This document is created as a reference for the HCX system and migration services recovery due to Kafka resource error.
Customer may report a sudden impact in all type of Migration services along with Site Pair disconnection issue for a running HCX environment.
Below exceptions can be seen in the Web Engine logs very frequently:
/common/logs/admin/web.log
2021-08-25 07:34:04.294 UTC [RemotingService_SvcThread-63879, Ent: HybridityAdmin, , TxId: 069f6457-572f-4251-b5f6-02b193ff81f0] WARN c.v.v.h.m.k.KafkaProducerDelegate- Publish failed and will retry
java.util.concurrent.ExecutionException: org.apache.kafka.common.errors.RecordTooLargeException: The message is 2143910 bytes when serialized which is larger than 2097152, which is the value of the max.request.size configuration.
VMware HCX
There are certain VMs which contain End User License Agreement (EULA) section associated with OVF.
During migration phase, HCX passes the OVF of the virtual machine along with VMDK files regardless of the migration type. We have Kafka in our HCX system acting as a messaging bus to enable such communications in the control/data plane.
The default limit of Kafka is 2MB, which can max out if we have huge messages pending on the bus. It may occur if OVF contains very large EULA section for a given VM.
Due to huge messages in the queue, Kafka won't be able to handle and throw RecordTooLargeException
error.
As a result, rest all other messages will be put in the queue and nothing progresses.
Note:- EULA generally comes from a template of a VM which customer is trying to deploy. There are different type of template providers with having different agreements. So it is expected to have EULA files in any language/format with having different sizes also.
None at the moment.
Note:- Please contact GSS/TSE in case of any persistent failures after attempting the workaround.
Workaround:
Customer is advised to check OVF section of the VM prior to any migration and remove EULA if applicable and add them back post successful migration.
Below steps can be performed for removing the EULA from a given VM:
Note:- Please take backup of the VM before performing these steps.
1. Check OVF section of the VM.
a.
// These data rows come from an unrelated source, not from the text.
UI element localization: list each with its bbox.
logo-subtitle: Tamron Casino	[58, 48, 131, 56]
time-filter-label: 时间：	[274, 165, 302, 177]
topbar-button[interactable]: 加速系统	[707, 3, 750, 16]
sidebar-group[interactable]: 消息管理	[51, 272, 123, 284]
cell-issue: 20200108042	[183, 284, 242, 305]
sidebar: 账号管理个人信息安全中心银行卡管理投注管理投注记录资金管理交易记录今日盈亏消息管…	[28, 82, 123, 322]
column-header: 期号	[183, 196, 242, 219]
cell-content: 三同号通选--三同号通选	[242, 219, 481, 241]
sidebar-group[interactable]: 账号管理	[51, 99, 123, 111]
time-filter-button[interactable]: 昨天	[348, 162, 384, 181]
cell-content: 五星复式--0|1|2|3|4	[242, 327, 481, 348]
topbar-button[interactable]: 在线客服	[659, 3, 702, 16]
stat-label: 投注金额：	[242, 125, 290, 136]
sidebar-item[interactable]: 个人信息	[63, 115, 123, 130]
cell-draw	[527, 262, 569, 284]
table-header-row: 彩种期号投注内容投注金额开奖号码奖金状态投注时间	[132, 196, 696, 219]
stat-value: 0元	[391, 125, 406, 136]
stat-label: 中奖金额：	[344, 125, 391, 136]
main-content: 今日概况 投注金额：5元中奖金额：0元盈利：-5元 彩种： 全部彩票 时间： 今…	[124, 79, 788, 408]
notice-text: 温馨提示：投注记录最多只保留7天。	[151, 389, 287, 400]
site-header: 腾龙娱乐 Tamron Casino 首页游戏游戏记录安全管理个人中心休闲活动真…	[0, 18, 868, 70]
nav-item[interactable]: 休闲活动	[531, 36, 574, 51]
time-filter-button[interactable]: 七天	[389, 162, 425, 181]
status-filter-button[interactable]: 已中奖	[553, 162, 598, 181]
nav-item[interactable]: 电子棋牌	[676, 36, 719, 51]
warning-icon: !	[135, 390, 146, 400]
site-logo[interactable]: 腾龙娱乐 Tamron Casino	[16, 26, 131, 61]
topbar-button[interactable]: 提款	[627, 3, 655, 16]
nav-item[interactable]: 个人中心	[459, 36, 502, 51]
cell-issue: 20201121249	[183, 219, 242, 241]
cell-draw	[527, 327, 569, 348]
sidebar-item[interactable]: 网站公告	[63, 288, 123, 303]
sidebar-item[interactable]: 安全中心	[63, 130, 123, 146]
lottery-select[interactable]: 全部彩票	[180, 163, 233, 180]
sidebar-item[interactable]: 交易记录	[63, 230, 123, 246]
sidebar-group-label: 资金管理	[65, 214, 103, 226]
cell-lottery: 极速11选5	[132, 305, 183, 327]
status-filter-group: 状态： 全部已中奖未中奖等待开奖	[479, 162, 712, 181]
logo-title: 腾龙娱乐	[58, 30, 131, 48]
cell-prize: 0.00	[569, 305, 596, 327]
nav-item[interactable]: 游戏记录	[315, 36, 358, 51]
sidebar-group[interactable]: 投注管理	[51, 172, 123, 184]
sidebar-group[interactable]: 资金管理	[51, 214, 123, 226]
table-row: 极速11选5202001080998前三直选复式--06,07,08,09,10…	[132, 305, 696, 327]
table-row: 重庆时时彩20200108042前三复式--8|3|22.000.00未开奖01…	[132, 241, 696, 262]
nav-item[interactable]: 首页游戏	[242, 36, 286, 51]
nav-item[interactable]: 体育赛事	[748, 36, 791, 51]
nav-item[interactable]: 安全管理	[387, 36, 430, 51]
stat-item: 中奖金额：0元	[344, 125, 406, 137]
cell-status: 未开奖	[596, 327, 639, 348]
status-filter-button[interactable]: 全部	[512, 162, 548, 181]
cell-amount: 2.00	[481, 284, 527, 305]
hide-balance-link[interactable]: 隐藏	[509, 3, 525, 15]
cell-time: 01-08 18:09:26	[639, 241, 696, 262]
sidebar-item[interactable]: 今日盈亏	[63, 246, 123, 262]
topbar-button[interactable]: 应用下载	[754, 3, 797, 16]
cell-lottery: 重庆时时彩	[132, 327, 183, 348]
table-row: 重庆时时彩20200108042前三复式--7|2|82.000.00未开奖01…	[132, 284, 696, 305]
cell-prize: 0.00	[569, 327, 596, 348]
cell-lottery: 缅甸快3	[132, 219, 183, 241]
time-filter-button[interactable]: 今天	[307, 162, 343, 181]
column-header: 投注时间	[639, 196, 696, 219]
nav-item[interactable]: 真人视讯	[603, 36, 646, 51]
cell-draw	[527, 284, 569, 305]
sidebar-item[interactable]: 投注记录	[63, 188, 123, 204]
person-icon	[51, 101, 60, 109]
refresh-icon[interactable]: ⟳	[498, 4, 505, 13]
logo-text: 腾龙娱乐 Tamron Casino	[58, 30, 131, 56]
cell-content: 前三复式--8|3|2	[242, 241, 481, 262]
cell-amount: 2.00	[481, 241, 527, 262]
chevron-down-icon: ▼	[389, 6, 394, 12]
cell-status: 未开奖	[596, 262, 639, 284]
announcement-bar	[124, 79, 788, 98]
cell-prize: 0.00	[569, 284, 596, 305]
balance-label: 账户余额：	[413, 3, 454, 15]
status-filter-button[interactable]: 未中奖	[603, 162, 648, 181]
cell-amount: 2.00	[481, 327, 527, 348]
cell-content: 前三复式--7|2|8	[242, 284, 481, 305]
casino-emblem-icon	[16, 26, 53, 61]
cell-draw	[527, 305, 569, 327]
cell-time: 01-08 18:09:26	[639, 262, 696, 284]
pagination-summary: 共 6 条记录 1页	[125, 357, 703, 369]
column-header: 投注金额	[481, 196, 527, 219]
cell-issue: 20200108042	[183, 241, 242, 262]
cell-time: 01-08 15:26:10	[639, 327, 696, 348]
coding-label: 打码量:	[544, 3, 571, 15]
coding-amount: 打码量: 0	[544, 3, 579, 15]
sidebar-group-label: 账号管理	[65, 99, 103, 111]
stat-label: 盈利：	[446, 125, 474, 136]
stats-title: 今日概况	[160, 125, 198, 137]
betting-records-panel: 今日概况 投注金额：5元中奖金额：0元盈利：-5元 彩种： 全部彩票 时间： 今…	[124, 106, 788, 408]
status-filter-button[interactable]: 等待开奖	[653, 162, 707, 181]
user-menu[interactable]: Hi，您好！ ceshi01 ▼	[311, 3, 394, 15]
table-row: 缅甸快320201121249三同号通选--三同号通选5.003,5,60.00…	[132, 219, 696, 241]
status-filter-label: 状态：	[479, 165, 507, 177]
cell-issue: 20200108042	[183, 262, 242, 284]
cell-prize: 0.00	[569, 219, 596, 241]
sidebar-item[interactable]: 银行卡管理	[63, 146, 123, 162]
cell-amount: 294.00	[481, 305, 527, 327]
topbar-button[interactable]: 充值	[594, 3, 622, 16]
Enable vAPP Options:
Go to VM >> Configure >> vApp Options >> Edit vApp Options >> Enable vApp Options
2. Check EULA section.
a. Login to the MoB (Managed Object Reference) interface of the source vCenter Server.https://<vCenter_IP_URL>/mob/?moid=vm-<VM-ID>
Config
vAppConfig
EULA String
3. Remove EULA section.
a. Scroll down to find the methods that can be called on the VM object, find following method and click. A new window should pop-up.void | ReconfigVM_Task
b. In the new pop-up window under “Parameters > Value” text field, select the entire payload and replace with below payload and click on “Invoke Method”.
<spec>
<vAppConfig>
<eula>"TEXT"</eula>
</vAppConfig>
</spec>
4. Initiate the migration through HCX.
5. Once migration is complete, customer can choose to have the EULA section pushed again to the VM using the ReconfigVM_Task
performed on MoB interface at the target vCenter Server.
Please also be aware of KB323360 where special characters in the VM Notes may also cause the same Kafka RecordTooLargeException
Impact/Risks:
Note:- This can be considered as a rare use case.